Long ago, there was a village that had good corn harvests year after year. The people became over-proud and careless.
They quit weeding their corn. They trampled the stalks. When the time came for harvesting, they didn't carefully tend to their stores. They threw corn to their dogs. They didn't make their baskets for storing their harvest well. They didn't dig their holes for storing their baskets deep. Worst of all, they had forgotten to thank their Creator for their harvest.
The people figured that if their corn didn't hold out, there was always game to hunt.
But one year, they harvested little. The birds got most of what there was and that wasn't much. So they tried to gather meat. But they couldn't find any game.
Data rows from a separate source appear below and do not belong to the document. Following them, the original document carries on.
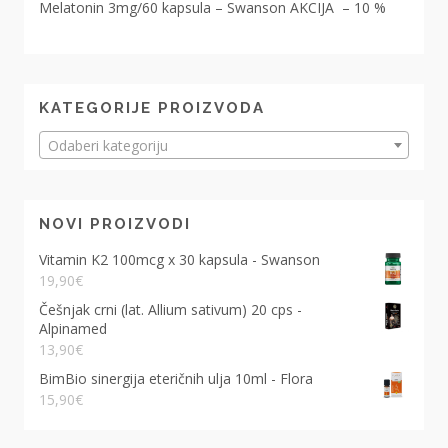
Melatonin 3mg/60 kapsula – Swanson AKCIJA – 10 %
KATEGORIJE PROIZVODA
Odaberi kategoriju
NOVI PROIZVODI
Vitamin K2 100mcg x 30 kapsula - Swanson
19,90
€
Češnjak crni (lat. Allium sativum) 20 cps -
Alpinamed
13,90
€
BimBio sinergija eteričnih ulja 10ml - Flora
15,90
€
They tried to fish, but the streams and creeks were empty. So they dug up their corn baskets, but the mice had gotten into their stores and there weren't any left. They now faced starvation from their carelessness.
Only one man remembered to show respect. His name was Dayohagwenda. Dayohagwenda cared for his fields and weeded them. He harvested his corn carefully and gave thanks for his good harvest. He stored his corn with great care. He was sad about the way the others acted.
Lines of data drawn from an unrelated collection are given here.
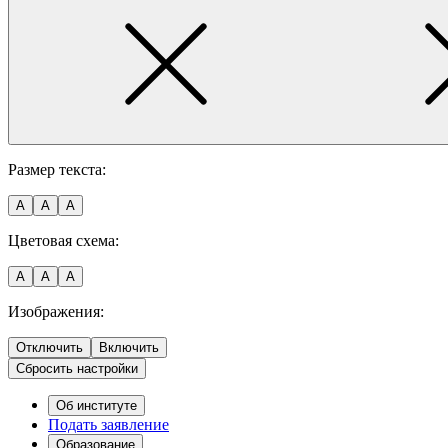
Размер текста:
A
A
A
Цветовая схема:
A
A
A
Изображения:
Отключить
Включить
Сбросить настройки
Об институте
Подать заявление
Образование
Meanwhile, Dayohagwenda was walking in the forest. He was thinking about the way his people no longer showed respect for the corn or gave thanks.
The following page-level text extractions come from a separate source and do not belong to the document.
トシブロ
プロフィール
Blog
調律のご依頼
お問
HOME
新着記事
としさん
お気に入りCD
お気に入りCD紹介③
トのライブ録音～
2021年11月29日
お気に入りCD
As he walked, he found an old trail. It led to a clearing in the forest. In that clearing was a lodge made of elm bark and built on top of a mound of earth. Weeds grew all around the lodge. In front of the lodge, an old man dressed in torn clothing sat weeping.
"Grandfather," Dayohagwenda said, "why are you weeping?"
"I am weeping because your people have forgotten me."
"Why are your clothes torn?"
"They are torn because your people threw me to their dogs."
"Why are you so dirty?"
"I am dirty because your people let their children trample me."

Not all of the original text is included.